Goal of the exercise:
Using the entries that follow, collect the lines where the word "Stabilität" appears.

Dataset entries
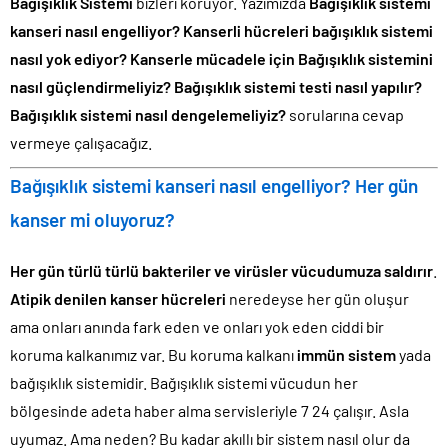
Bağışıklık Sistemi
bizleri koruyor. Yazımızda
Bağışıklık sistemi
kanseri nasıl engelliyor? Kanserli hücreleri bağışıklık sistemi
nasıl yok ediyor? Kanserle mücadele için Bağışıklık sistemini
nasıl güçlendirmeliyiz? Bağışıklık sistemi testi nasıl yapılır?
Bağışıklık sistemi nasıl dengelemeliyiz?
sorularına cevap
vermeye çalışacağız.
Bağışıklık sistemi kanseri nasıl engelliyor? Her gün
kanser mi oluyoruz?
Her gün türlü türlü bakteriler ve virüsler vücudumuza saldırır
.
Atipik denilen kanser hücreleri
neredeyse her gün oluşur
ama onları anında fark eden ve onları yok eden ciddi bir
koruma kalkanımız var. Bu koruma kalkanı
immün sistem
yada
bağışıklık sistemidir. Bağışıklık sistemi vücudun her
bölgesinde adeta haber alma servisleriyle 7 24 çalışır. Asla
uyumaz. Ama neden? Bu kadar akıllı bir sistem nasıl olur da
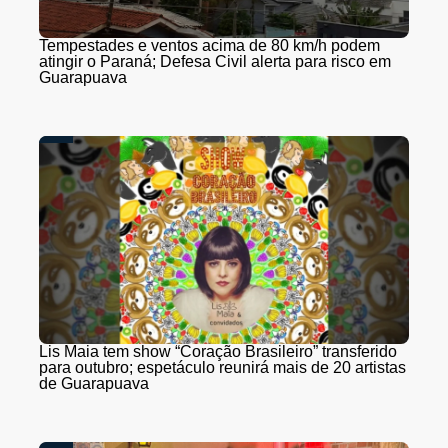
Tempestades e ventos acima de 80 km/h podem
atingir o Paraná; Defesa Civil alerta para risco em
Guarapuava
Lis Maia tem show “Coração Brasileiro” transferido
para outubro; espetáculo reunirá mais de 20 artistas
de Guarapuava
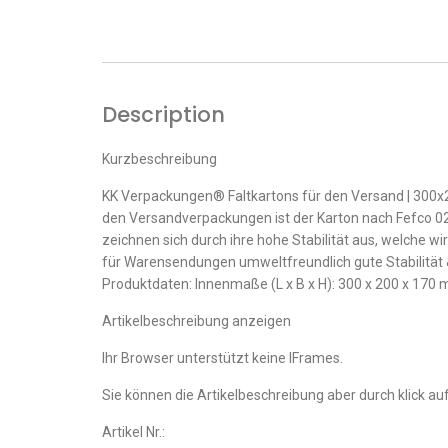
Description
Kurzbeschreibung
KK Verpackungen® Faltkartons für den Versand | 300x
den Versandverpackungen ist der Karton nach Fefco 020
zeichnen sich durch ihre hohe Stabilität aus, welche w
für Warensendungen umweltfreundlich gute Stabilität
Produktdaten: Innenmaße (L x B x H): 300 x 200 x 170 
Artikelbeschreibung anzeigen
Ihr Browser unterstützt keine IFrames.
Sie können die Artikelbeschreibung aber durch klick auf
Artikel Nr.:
* * *
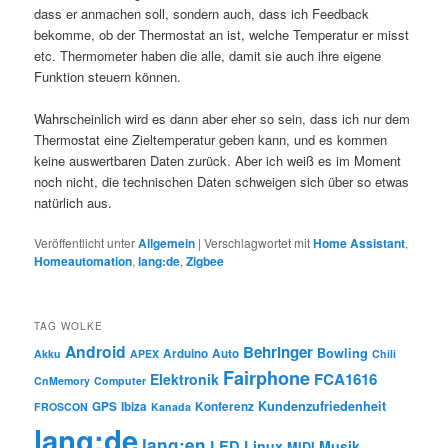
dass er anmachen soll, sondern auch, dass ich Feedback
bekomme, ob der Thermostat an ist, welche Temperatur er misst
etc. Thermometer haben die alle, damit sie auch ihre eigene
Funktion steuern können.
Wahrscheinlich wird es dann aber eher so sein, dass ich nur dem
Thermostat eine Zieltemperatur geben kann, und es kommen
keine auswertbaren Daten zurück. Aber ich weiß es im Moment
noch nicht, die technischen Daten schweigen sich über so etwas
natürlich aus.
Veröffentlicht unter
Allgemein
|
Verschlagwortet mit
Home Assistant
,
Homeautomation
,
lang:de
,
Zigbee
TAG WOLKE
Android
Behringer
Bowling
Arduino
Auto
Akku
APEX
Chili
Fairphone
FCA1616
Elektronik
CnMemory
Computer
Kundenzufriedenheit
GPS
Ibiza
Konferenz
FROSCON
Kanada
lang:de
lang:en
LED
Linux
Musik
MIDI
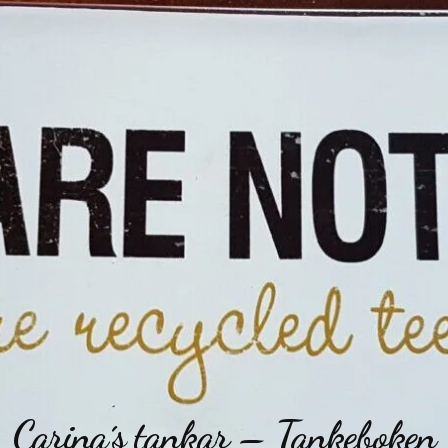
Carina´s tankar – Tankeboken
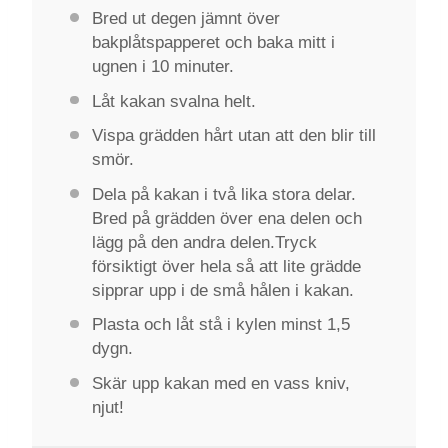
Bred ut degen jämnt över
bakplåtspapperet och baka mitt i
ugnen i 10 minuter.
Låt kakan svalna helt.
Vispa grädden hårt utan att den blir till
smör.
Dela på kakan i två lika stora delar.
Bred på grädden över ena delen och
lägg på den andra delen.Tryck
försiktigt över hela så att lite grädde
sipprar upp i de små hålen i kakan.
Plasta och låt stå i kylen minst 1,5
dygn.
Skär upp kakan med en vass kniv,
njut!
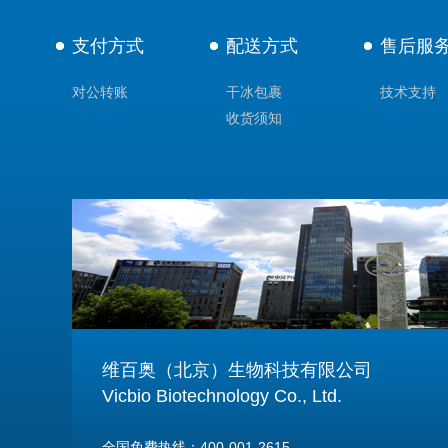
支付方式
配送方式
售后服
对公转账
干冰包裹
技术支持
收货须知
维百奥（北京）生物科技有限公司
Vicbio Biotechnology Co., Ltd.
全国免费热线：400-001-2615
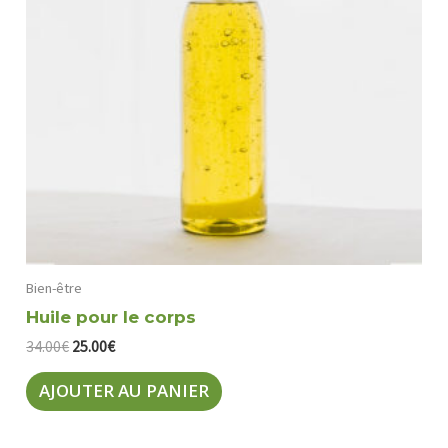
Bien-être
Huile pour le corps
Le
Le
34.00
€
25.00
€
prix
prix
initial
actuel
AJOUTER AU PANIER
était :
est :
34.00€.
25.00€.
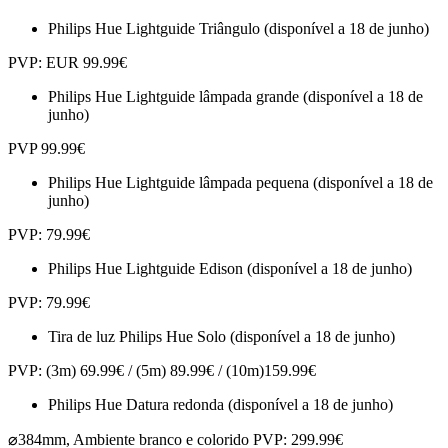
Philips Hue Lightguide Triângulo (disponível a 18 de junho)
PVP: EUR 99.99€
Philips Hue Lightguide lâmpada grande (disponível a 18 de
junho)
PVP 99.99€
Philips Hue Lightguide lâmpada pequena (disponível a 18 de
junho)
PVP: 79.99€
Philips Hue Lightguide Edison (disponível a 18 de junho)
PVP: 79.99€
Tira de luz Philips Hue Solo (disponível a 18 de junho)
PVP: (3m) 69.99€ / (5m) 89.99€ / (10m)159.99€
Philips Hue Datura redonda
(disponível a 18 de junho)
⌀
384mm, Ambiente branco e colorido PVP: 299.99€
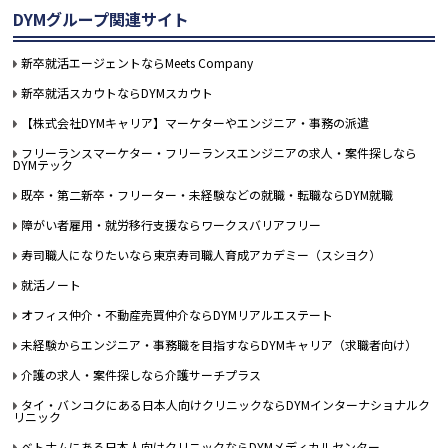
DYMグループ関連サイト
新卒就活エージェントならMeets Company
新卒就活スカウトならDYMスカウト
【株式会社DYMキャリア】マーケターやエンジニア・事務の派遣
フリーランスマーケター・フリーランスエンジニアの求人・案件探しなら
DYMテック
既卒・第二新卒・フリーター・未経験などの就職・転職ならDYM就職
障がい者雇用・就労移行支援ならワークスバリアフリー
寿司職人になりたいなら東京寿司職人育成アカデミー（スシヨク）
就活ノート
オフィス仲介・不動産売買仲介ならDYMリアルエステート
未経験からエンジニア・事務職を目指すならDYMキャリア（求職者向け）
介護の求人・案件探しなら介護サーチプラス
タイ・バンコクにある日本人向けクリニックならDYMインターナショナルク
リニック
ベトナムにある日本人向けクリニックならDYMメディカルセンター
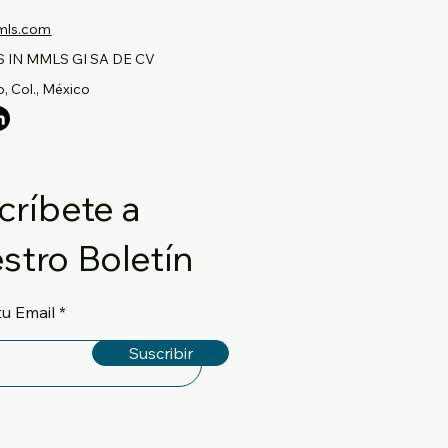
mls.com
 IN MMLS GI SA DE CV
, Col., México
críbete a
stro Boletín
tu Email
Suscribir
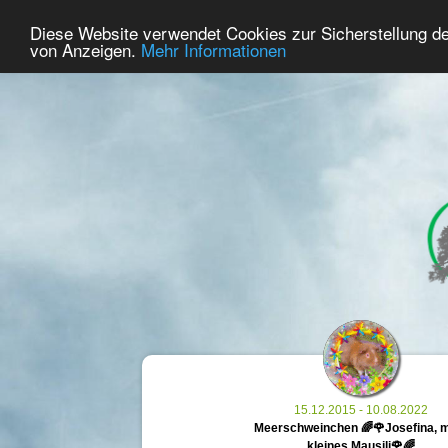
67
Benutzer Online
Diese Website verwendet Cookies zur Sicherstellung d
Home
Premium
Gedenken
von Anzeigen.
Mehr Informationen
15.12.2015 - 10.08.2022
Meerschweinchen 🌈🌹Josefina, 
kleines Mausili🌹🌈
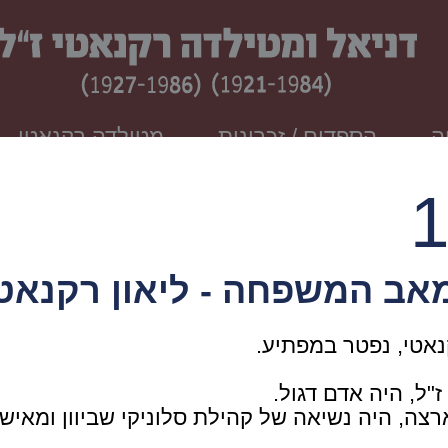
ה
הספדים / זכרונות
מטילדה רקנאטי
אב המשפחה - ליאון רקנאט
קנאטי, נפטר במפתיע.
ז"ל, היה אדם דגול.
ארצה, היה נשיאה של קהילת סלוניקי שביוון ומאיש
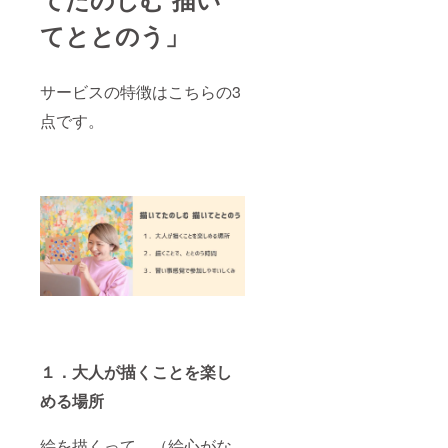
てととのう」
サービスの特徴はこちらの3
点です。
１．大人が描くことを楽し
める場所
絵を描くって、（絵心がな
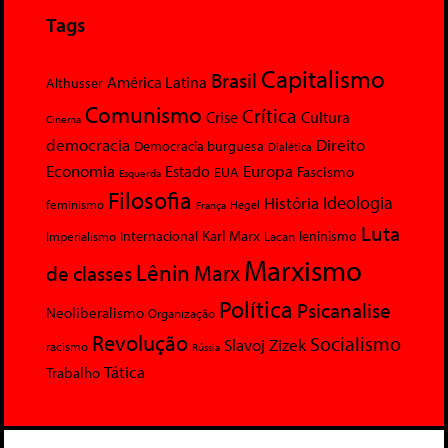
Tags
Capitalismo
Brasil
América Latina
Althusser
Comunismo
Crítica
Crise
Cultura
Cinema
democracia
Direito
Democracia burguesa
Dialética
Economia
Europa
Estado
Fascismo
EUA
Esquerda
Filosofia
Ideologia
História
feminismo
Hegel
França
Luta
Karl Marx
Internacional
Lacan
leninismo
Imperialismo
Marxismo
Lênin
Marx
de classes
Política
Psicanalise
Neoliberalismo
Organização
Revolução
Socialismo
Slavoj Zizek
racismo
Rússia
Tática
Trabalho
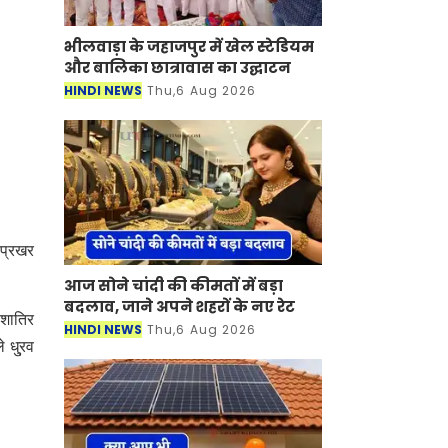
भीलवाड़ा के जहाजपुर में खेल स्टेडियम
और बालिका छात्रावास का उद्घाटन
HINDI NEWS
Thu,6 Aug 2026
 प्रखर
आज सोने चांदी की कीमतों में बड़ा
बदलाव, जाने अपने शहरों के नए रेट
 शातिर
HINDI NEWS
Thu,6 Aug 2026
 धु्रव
* * *
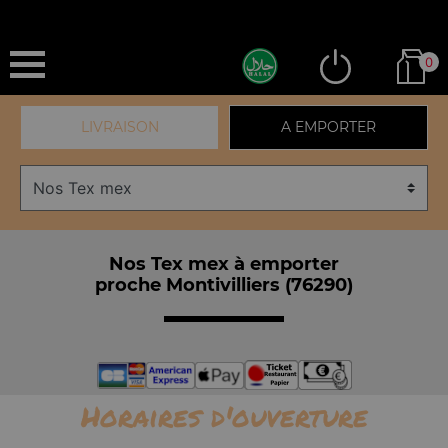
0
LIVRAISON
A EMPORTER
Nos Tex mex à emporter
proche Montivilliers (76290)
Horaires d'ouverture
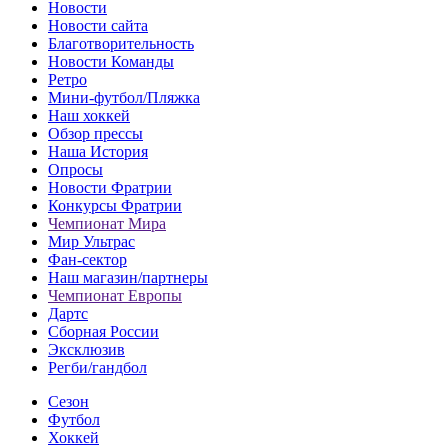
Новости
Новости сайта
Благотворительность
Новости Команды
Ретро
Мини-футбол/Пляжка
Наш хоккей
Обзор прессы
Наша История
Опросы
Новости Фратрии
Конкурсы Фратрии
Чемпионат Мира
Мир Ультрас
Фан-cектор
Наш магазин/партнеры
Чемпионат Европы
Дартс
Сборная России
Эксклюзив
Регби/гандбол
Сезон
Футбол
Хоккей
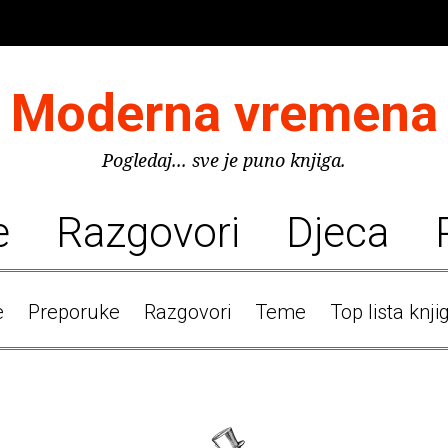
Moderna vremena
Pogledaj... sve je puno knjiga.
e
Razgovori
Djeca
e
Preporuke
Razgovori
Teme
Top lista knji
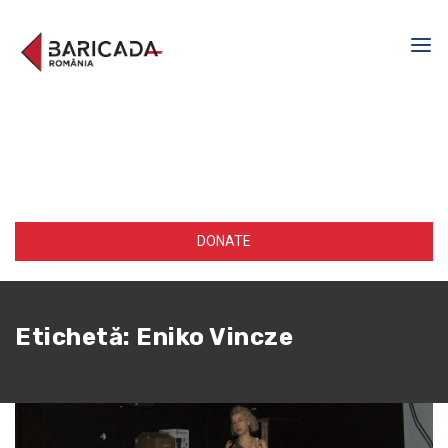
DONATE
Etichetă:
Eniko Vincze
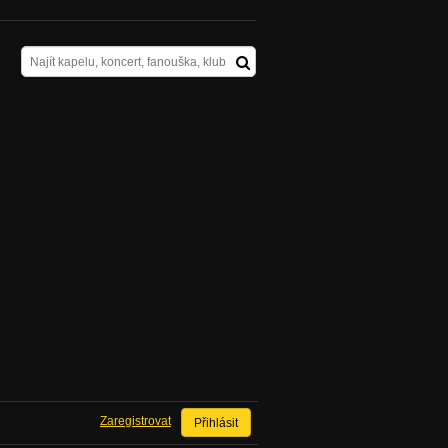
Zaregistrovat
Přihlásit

Exercise solution:
zeichnen sich durch ihre hohe Stabilität aus, welche w
für Warensendungen umweltfreundlich gute Stabilität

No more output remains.